Hacker News new | past | comments | ask | show | jobs | submit login

I've suggested ChromeOS to family members that use facebook, email, and limited spreadsheets. Ultimately, I backtracked when they asked about printing. Telling them they have to buy a new printer that's Cloud Print compatible is a tough sell, especially if they've purchased one within the last year.

I have found that Chrome Boxes are excellent machines for demoing web products at tradeshows. Cheap, relatively hardened, fast enough, and sync bookmarks and settings.




Printing and I would say sharing files between computers are biggest gripes with Chromebook. No I dont want to share files using Google cloud always.


You can actually setup any machine as a Cloud Print server (i.e. publishing its own printers as Cloud Print capable printers) so long as it can run Chrome or Chromium. Even a Raspberry Pi will do the trick: http://www.howtogeek.com/169566/how-to-turn-a-raspberry-pi-i...


You can run a bridge, but then it's another machine to set up and maintain. How are security and Chrome updates handled? A cron job? What if that fails? Suddenly the simple Chromebook is more complex.

I wouldn't mind running that hack myself, but there's no way I'd drop it on someone who couldn't debug if something went wrong.


> but there's no way I'd drop it on someone who couldn't debug if something went wrong.

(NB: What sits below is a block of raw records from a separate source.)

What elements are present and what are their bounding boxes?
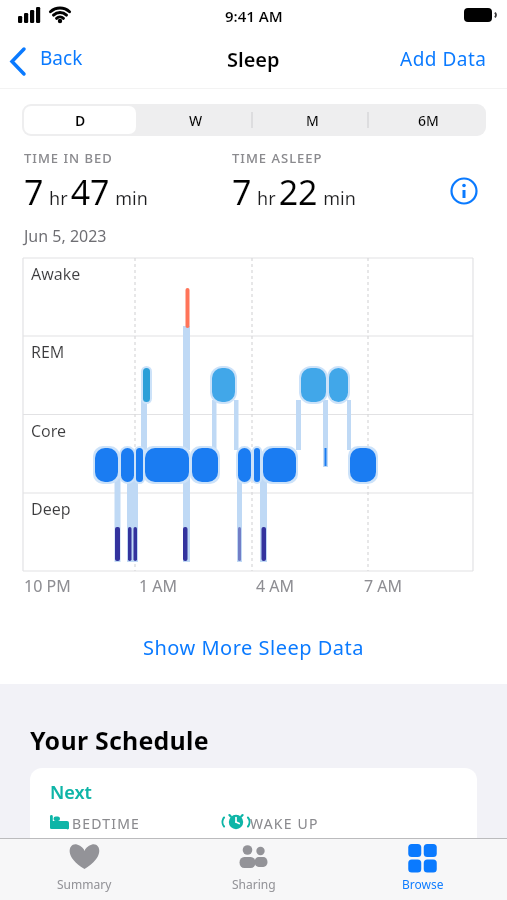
staticText: Your Schedule (30, 723, 209, 757)
button[interactable]: Back (4, 44, 104, 78)
staticText: Awake (31, 263, 81, 285)
staticText: W (189, 111, 203, 130)
staticText: WAKE UP (250, 814, 319, 833)
button[interactable]: M (254, 104, 370, 136)
staticText: 7 hr 47 min (24, 169, 148, 215)
button[interactable] (448, 175, 480, 207)
button[interactable]: Browse (338, 838, 507, 900)
staticText: Deep (31, 498, 71, 520)
staticText: 7 AM (364, 575, 403, 597)
staticText: TIME IN BED (24, 149, 113, 167)
staticText: 1 AM (139, 575, 178, 597)
staticText: TIME ASLEEP (232, 149, 323, 167)
button[interactable]: W (138, 104, 254, 136)
staticText: Browse (402, 876, 444, 892)
staticText: 10 PM (24, 575, 71, 597)
staticText: BEDTIME (72, 814, 141, 833)
button[interactable]: D (22, 104, 138, 136)
staticText: 7 hr 22 min (232, 169, 356, 215)
staticText: REM (31, 341, 65, 363)
staticText: M (306, 111, 319, 130)
staticText: Sleep (227, 46, 280, 73)
staticText: Next (50, 780, 92, 805)
button[interactable]: Summary (0, 838, 169, 900)
staticText: 9:41 AM (225, 6, 283, 26)
button[interactable]: Show More Sleep Data (0, 632, 507, 662)
staticText: Back (40, 45, 83, 71)
staticText: Add Data (400, 46, 487, 72)
staticText: Show More Sleep Data (143, 634, 364, 661)
staticText: D (75, 111, 86, 130)
staticText: Sharing (232, 876, 276, 892)
button[interactable]: 6M (370, 104, 486, 136)
staticText: Summary (57, 876, 112, 892)
staticText: Jun 5, 2023 (24, 225, 107, 247)
staticText: 4 AM (256, 575, 295, 597)
button[interactable]: Add Data (367, 44, 497, 74)
staticText: Core (31, 420, 67, 442)
button[interactable]: Sharing (169, 838, 338, 900)
button[interactable]: Next (30, 768, 477, 838)
staticText: 6M (418, 111, 439, 130)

One approach I've done to make things more debuggable (not for this specific setup, but for Unix-running home servers in general) is to SSH in (I used to - with the user's permission, of course - setup forwarding of port 22 on the user's router/gateway/etc., but nowadays I usually setup a remote tunneling script that the user can kickoff somehow). I also tend to build systems that run for months - if not years - without any maintenance, so there's that, too :)

Still doesn't address the "another machine to set up and maintain" issue, but if I did my job right, it would be as inconspicuous as a wall clock.


`sudo apt-get install unattended-upgrades`


Those instructions haven't worked for almost a year, when Google stopped supporting Chromium v22.

I just updated my instructions to use Google's new open source connector: https://matthew.mceachen.us/blog/add-google-cloudprint-wifi-...


I wasn't aware (it's admittedly been a long time since I've done this; nowadays I just run a central CUPS server to drive my printers); thanks for the much better link.


> I have found that Chrome Boxes are excellent machines for demoing web products at tradeshows. Cheap, relatively hardened, fast enough, and sync bookmarks and settings.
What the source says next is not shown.